Re: [PATCH 08/15] x86/alternatives: Teach text_poke_bp() to emulate instructions

From: Peter Zijlstra
Date: Tue Jun 11 2019 - 08:39:07 EST


On Tue, Jun 11, 2019 at 02:08:34PM +0200, Peter Zijlstra wrote:
> On Tue, Jun 11, 2019 at 10:03:07AM +0200, Peter Zijlstra wrote:
> > On Fri, Jun 07, 2019 at 11:10:19AM -0700, Andy Lutomirski wrote:
>
> > > I am surely missing some kprobe context, but is it really safe to use
> > > this mechanism to replace more than one instruction?
> >
> > I'm not entirely up-to-scratch here, so Masami, please correct me if I'm
> > wrong.
> >
> > So what happens is that arch_prepare_optimized_kprobe() <-
> > copy_optimized_instructions() copies however much of the instruction
> > stream is required such that we can overwrite the instruction at @addr
> > with a 5 byte jump.
> >
> > arch_optimize_kprobe() then does the text_poke_bp() that replaces the
> > instruction @addr with int3, copies the rel jump address and overwrites
> > the int3 with jmp.
> >
> > And I'm thinking the problem is with something like:
> >
> > @addr: nop nop nop nop nop
> >
> > We copy out the nops into the trampoline, overwrite the first nop with
> > an INT3, overwrite the remaining nops with the rel addr, but oops,
> > another CPU can still be executing one of those NOPs, right?
> >
> > I'm thinking we could fix this by first writing INT3 into all relevant
> > instructions, which is going to be messy, given the current code base.
>
> Maybe not that bad; how's something like this?
>
> (completely untested)
>
> ---
> arch/x86/kernel/alternative.c | 20 ++++++++++++++++++--
> 1 file changed, 18 insertions(+), 2 deletions(-)
>
> diff --git a/arch/x86/kernel/alternative.c b/arch/x86/kernel/alternative.c
> index 0d57015114e7..8f643dabea72 100644
> --- a/arch/x86/kernel/alternative.c
> +++ b/arch/x86/kernel/alternative.c
> @@ -24,6 +24,7 @@
> #include <asm/tlbflush.h>
> #include <asm/io.h>
> #include <asm/fixmap.h>
> +#include <asm/insn.h>
>
> int __read_mostly alternatives_patched;
>
> @@ -849,6 +850,7 @@ static void do_sync_core(void *info)
>
> static bool bp_patching_in_progress;
> static void *bp_int3_handler, *bp_int3_addr;
> +static unsigned int bp_int3_length;
>
> int poke_int3_handler(struct pt_regs *regs)
> {
> @@ -867,7 +869,11 @@ int poke_int3_handler(struct pt_regs *regs)
> if (likely(!bp_patching_in_progress))
> return 0;
>
> - if (user_mode(regs) || regs->ip != (unsigned long)bp_int3_addr)
> + if (user_mode(regs))
> + return 0;
> +
> + if (regs->ip < (unsigned long)bp_int3_addr ||
> + regs->ip >= (unsigned long)bp_int3_addr + bp_int3_length)
> return 0;

Bugger, this isn't right.
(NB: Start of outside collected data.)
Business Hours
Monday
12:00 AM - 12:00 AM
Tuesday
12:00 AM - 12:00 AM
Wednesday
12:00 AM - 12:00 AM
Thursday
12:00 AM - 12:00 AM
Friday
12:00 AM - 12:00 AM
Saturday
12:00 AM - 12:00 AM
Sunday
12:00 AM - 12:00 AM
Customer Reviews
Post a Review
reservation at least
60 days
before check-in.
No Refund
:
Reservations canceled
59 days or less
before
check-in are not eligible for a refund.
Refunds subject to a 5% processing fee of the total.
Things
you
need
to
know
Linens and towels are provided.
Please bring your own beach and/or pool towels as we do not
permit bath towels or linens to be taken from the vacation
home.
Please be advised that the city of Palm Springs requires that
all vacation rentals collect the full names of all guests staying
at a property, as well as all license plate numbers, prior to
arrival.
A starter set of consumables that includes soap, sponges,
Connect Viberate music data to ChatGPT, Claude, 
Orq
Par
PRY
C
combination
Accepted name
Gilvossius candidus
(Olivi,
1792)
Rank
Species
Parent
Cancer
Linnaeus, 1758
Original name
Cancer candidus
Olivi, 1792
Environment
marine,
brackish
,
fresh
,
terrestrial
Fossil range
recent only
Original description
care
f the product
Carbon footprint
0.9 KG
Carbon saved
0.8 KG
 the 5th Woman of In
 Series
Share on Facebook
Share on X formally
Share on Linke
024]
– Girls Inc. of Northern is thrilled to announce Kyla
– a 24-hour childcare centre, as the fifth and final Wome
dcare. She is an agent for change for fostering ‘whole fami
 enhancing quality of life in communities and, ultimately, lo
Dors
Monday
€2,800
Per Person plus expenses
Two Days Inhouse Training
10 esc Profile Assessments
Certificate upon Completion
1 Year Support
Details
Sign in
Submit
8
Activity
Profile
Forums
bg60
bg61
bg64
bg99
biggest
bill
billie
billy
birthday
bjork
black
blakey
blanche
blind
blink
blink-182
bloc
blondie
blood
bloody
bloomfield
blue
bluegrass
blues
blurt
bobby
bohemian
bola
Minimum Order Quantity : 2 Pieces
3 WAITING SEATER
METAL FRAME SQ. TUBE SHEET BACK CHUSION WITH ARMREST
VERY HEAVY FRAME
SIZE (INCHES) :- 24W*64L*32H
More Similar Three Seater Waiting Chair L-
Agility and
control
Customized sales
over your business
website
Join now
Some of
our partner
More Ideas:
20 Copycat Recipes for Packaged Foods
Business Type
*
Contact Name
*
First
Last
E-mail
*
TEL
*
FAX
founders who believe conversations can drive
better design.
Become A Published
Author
It'll jump to the beginning of the trampoline,
even if it is multiple instructions in, which would lead to executing
instructions twice, which would be BAD.

_maybe_, depending on what the slot looks like, we could do something
like:

offset = regs->ip - (unsigned long)bp_int3_addr;
regs->ip = bp_int3_handler + offset;

That is; jump into the slot at the same offset we hit the INT3, but this
is quickly getting yuck.

> /* set up the specified breakpoint handler */
> @@ -900,9 +906,12 @@ NOKPROBE_SYMBOL(poke_int3_handler);
> void text_poke_bp(void *addr, const void *opcode, size_t len, void *handler)
> {
> unsigned char int3 = 0xcc;
> + void *kaddr = addr;
> + struct insn insn;
>
> bp_int3_handler = handler;
> bp_int3_addr = (u8 *)addr + sizeof(int3);
> + bp_int3_length = len - sizeof(int3);
> bp_patching_in_progress = true;
>
> lockdep_assert_held(&text_mutex);
> @@ -913,7 +922,14 @@ void text_poke_bp(void *addr, const void *opcode, size_t len, void *handler)
> */
> smp_wmb();
>
> - text_poke(addr, &int3, sizeof(int3));
> + do {
> + kernel_insn_init(&insn, kaddr, MAX_INSN_SIZE);
> + insn_get_length(&insn);
> +
> + text_poke(kaddr, &int3, sizeof(int3));
> +
> + kaddr += insn.length;
> + } while (kaddr < addr + len);
>
> on_each_cpu(do_sync_core, NULL, 1);
>